FDP.Die Liberalen
Kanton Zürich
Kanton Zürich
16.10.2017

Mehr Bahn für Winterthur und den Kanton

Seit längerer Zeit setzt sich die FDP für eine möglichst rasche Realisierung des Brüttener Tunnels zur Entlastung des Schienenengpasses zwischen Winterthur und Zürich ein. Umso erfreulicher ist jetzt die Botschaft aus Bern, dass der Bundesrat in seiner nun zur Vernehmlassung verabschiedeten Vorlage für den nächsten Schritt zum Bahnausbau 2030/2035 den Brüttener Tunnel und den Ausbau des Bahnhofs Stadelhofen in erster Priorität vorsieht.

Mehr Bahn für Winterthur und den Kanton

Nachdem der Kantonsrat Ende 2011 eine Standesinitiative der FDP für den Brüttener Eisenbahntunnel angenommen hatte und National- und Ständert die Projektierung in die FABI-Vorlage (Finanzierung Ausbau Bahninfrastruktur) aufgenommen hatten, der das Volk am 9. Februar 2014 mit 62% zustimmte, hat jetzt der Bundesrat die nächsten Weichen gestellt.
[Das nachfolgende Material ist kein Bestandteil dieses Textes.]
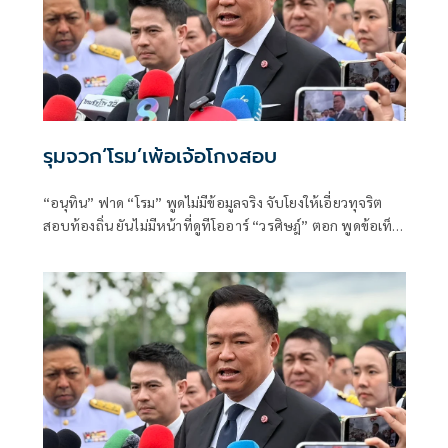
รุมจวก‘โรม’เพ้อเจ้อโกงสอบ
“อนุทิน” ฟาด “โรม” พูดไม่มีข้อมูลจริง จับโยงให้เอี่ยวทุจริต
สอบท้องถิ่น ยันไม่มีหน้าที่ดูทีโออาร์ “วรศิษฎ์” ตอก พูดข้อเท็จ
จริงไม่ครบ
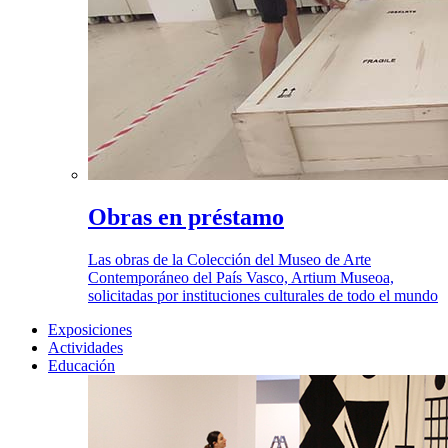
Obras en préstamo
Las obras de la Colección del Museo de Arte
Contemporáneo del País Vasco, Artium Museoa,
solicitadas por instituciones culturales de todo el mundo
Exposiciones
Actividades
Educación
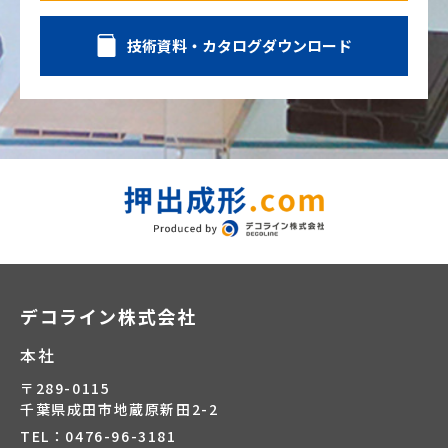
技術資料・カタログダウンロード
デコライン株式会社
本社
〒289-0115
千葉県成田市地蔵原新田2-2
TEL：0476-96-3181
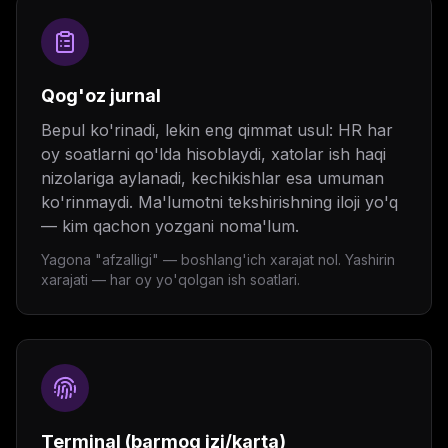
Qog'oz jurnal
Bepul ko'rinadi, lekin eng qimmat usul: HR har
oy soatlarni qo'lda hisoblaydi, xatolar ish haqi
nizolariga aylanadi, kechikishlar esa umuman
ko'rinmaydi. Ma'lumotni tekshirishning iloji yo'q
— kim qachon yozgani noma'lum.
Yagona "afzalligi" — boshlang'ich xarajat nol. Yashirin
xarajati — har oy yo'qolgan ish soatlari.
Terminal (barmoq izi/karta)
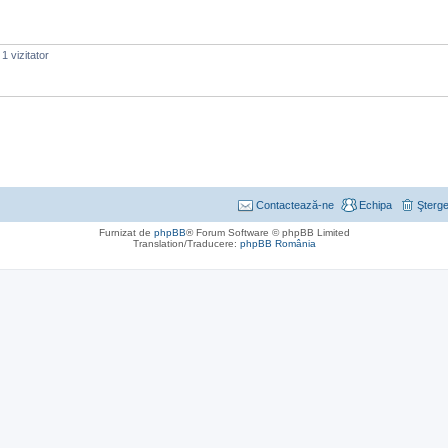
1 vizitator
Contactează-ne
Echipa
Şterge
Furnizat de
phpBB
® Forum Software © phpBB Limited
Translation/Traducere:
phpBB România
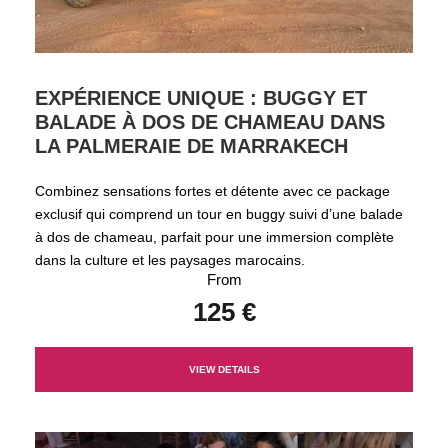
EXPÉRIENCE UNIQUE : BUGGY ET
BALADE À DOS DE CHAMEAU DANS
LA PALMERAIE DE MARRAKECH
Combinez sensations fortes et détente avec ce package
exclusif qui comprend un tour en buggy suivi d’une balade
à dos de chameau, parfait pour une immersion complète
dans la culture et les paysages marocains.
From
125 €
VIEW DETAILS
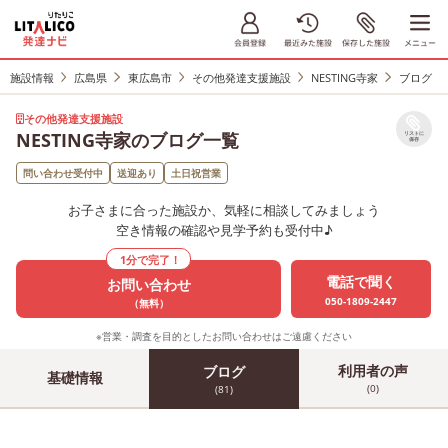
施設情報
広島県
東広島市
その他発達支援施設
NESTING寺家
ブログ
その他発達支援施設
NESTING寺家のブログ一覧
リストに
保存
問い合わせ受付中
送迎あり
土日祝営業
お子さまに合った施設か、気軽に相談してみましょう
空き情報の確認や見学予約も受付中♪
1分で完了！
電話で聞く
お問い合わせ
050-1809-2447
（無料）
※営業・調査を目的としたお問い合わせはご遠慮ください
利用者の声
ブログ
基礎情報
(0)
(81)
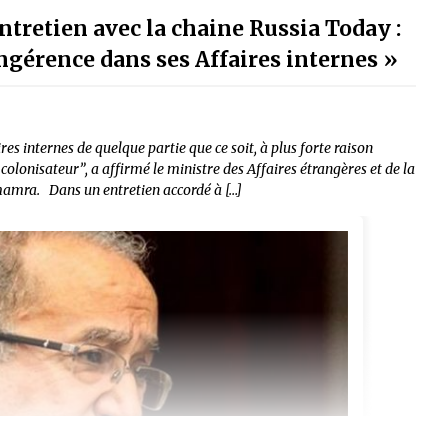
retien avec la chaine Russia Today :
ingérence dans ses Affaires internes »
res internes de quelque partie que ce soit, à plus forte raison
 colonisateur”, a affirmé le ministre des Affaires étrangères et de la
mra. Dans un entretien accordé à […]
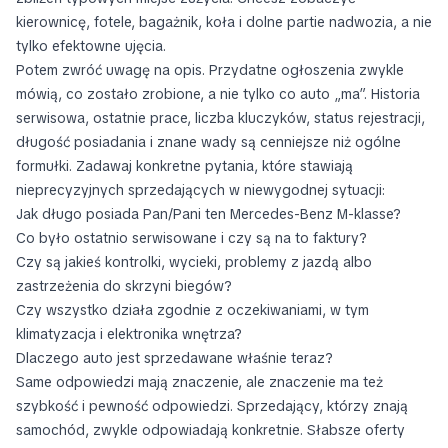
kierownicę, fotele, bagażnik, koła i dolne partie nadwozia, a nie
tylko efektowne ujęcia.
Potem zwróć uwagę na opis. Przydatne ogłoszenia zwykle
mówią, co zostało zrobione, a nie tylko co auto „ma”. Historia
serwisowa, ostatnie prace, liczba kluczyków, status rejestracji,
długość posiadania i znane wady są cenniejsze niż ogólne
formułki. Zadawaj konkretne pytania, które stawiają
nieprecyzyjnych sprzedających w niewygodnej sytuacji:
Jak długo posiada Pan/Pani ten Mercedes-Benz M-klasse?
Co było ostatnio serwisowane i czy są na to faktury?
Czy są jakieś kontrolki, wycieki, problemy z jazdą albo
zastrzeżenia do skrzyni biegów?
Czy wszystko działa zgodnie z oczekiwaniami, w tym
klimatyzacja i elektronika wnętrza?
Dlaczego auto jest sprzedawane właśnie teraz?
Same odpowiedzi mają znaczenie, ale znaczenie ma też
szybkość i pewność odpowiedzi. Sprzedający, którzy znają
samochód, zwykle odpowiadają konkretnie. Słabsze oferty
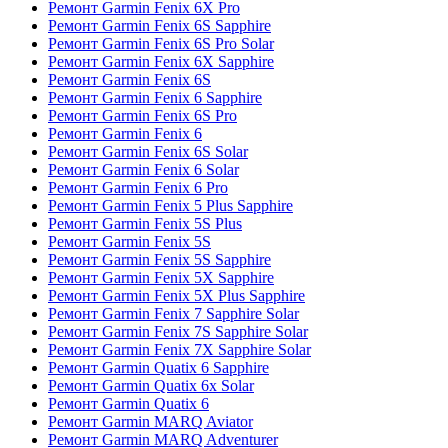
Ремонт Garmin Fenix 6X Pro
Ремонт Garmin Fenix 6S Sapphire
Ремонт Garmin Fenix 6S Pro Solar
Ремонт Garmin Fenix 6X Sapphire
Ремонт Garmin Fenix 6S
Ремонт Garmin Fenix 6 Sapphire
Ремонт Garmin Fenix 6S Pro
Ремонт Garmin Fenix 6
Ремонт Garmin Fenix 6S Solar
Ремонт Garmin Fenix 6 Solar
Ремонт Garmin Fenix 6 Pro
Ремонт Garmin Fenix 5 Plus Sapphire
Ремонт Garmin Fenix 5S Plus
Ремонт Garmin Fenix 5S
Ремонт Garmin Fenix 5S Sapphire
Ремонт Garmin Fenix 5X Sapphire
Ремонт Garmin Fenix 5X Plus Sapphire
Ремонт Garmin Fenix 7 Sapphire Solar
Ремонт Garmin Fenix 7S Sapphire Solar
Ремонт Garmin Fenix 7X Sapphire Solar
Ремонт Garmin Quatix 6 Sapphire
Ремонт Garmin Quatix 6x Solar
Ремонт Garmin Quatix 6
Ремонт Garmin MARQ Aviator
Ремонт Garmin MARQ Adventurer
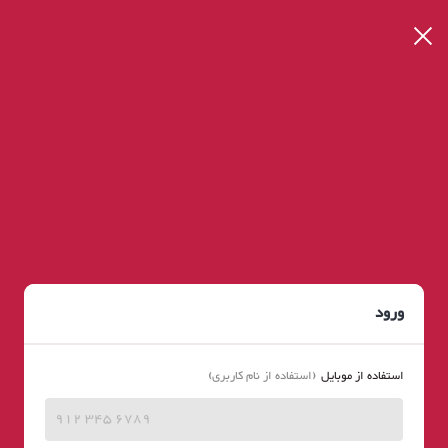
ورود
استفاده از موبایل
استفاده از نام کاربری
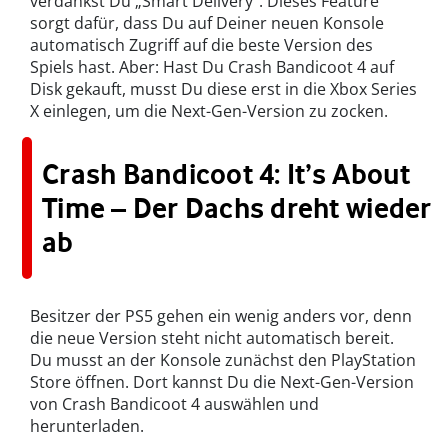
verdankst Du „Smart Delivery“: Dieses Feature
sorgt dafür, dass Du auf Deiner neuen Konsole
automatisch Zugriff auf die beste Version des
Spiels hast. Aber: Hast Du Crash Bandicoot 4 auf
Disk gekauft, musst Du diese erst in die Xbox Series
X einlegen, um die Next-Gen-Version zu zocken.
Crash Bandicoot 4: It’s About
Time – Der Dachs dreht wieder
ab
Besitzer der PS5 gehen ein wenig anders vor, denn
die neue Version steht nicht automatisch bereit.
Du musst an der Konsole zunächst den PlayStation
Store öffnen. Dort kannst Du die Next-Gen-Version
von Crash Bandicoot 4 auswählen und
herunterladen.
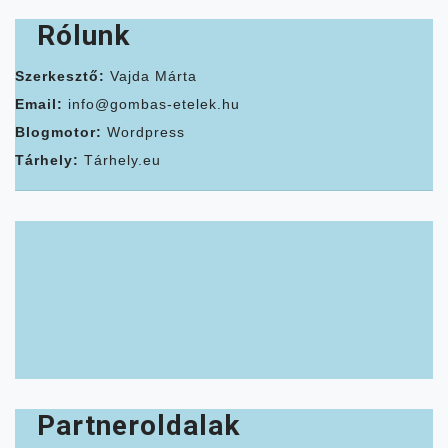
Rólunk
Szerkesztő:
Vajda Márta
Email:
info@gombas-etelek.hu
Blogmotor:
Wordpress
Tárhely:
Tárhely.eu
Partneroldalak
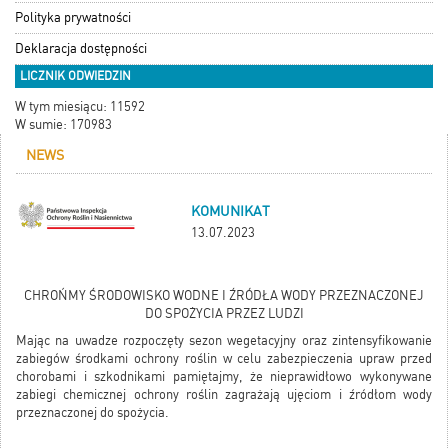
Polityka prywatności
Deklaracja dostępności
LICZNIK ODWIEDZIN
W tym miesiącu: 11592
W sumie: 170983
NEWS
KOMUNIKAT
13.07.2023
CHROŃMY ŚRODOWISKO WODNE I ŹRÓDŁA WODY PRZEZNACZONEJ
DO SPOŻYCIA PRZEZ LUDZI
Mając na uwadze rozpoczęty sezon wegetacyjny oraz zintensyfikowanie
zabiegów środkami ochrony roślin w celu zabezpieczenia upraw przed
chorobami i szkodnikami pamiętajmy, że nieprawidłowo wykonywane
zabiegi chemicznej ochrony roślin zagrażają ujęciom i źródłom wody
przeznaczonej do spożycia.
Der Brüttener Tunnel ist für den Bahnausbauschritt 2035 vorgesehen.  

Für Winterthur und die Ostschweiz bedeutend

Der Bahnkorridor Winterthur-Zürich gehört zu den meistbelasteten Bahnstrecken der Schweiz. Die bestehenden Trassees sind bereits heute bis aufs Äusserste belegt. Rund 80‘000 Fahrgäste und 500 Züge verkehren täglich durch das Nadelöhr Kemptthal zwischen Zürich und Winterthur. Bis 2030 erwarten die SBB gar eine Verdoppelung der Züge. Eine zukunftsgerichtete Lösung ist dringend notwendig. Der Tunnel erlaubt höhere Geschwindigkeiten und führt zu kürzeren Reisezeiten. Zürich oder der Flughafen werden von St. Gallen aus in weniger als einer Stunde erreichbar. Damit verbunden ist eine wesentliche Verbesserung der Anschlüsse von der Ost- in die Westschweiz. Die Bevölkerung entlang der heutigen Schienenführung durch Effretikon wird von Lärm entlastet. Im Falle von groben Störungen oder Unterbrüchen besteht mit dem Tunnel eine Alternativroute.

Investitionen für Zürich Stadelhofen

Da die Nachfrage im Bahnverkehr in den nächsten Jahrzehnten stark wächst, schlägt der Bundesrat bis 2035 Investitionen im Umfang von 11,5 Milliarden Franken vor. Diese dienen dazu, das Angebot auf stark überlasteten Strecken zu verbessern. Zu den Projekten, die im Ausbauschritt 2035 enthalten sind, gehören neben dem Brüttener Tunnel, der Zimmerberg-Basistunnel II sowie das vierte Gleis im Bahnhof Zürich Stadelhofen. Der Kanton Zürich steht für einmal im Fokus der Investitionsplanungen in Bern. Zürich ist landesweit die Region mit dem meisten Bahnverkehr, aber auch mit dem grössten Ausbaubedarf. Nirgends besteht derzeit so grosser Investitionsbedarf wie an den Engpässen im Grossraum Zürich – Winterthur. Die Verbindung zwischen Zürich und Winterthur ist der fahrgaststärkste Bahnkorridor der Schweiz und auch ein wichtiger Güterverkehrskorridor. Der wachsende Verkehr kann nur mittels Kombination des Brüttener Tunnels und des Ausbaus Stadelhofen bewältigt werden. Beide Projekte müssen realisiert werden.  

Die FDP hat im Kantonsrat in den letzten Jahren die Kredite Ausbau der Eisenbahn, insbesondere auch die vierte Teilergänzung der S-Bahn, von der Winterthur viel profitiert. Eine gut funktionierende Bahnverbindung ist ebenso wie möglichst staufreie Strassen wichtig für Gesellschaft und Wirtschaft.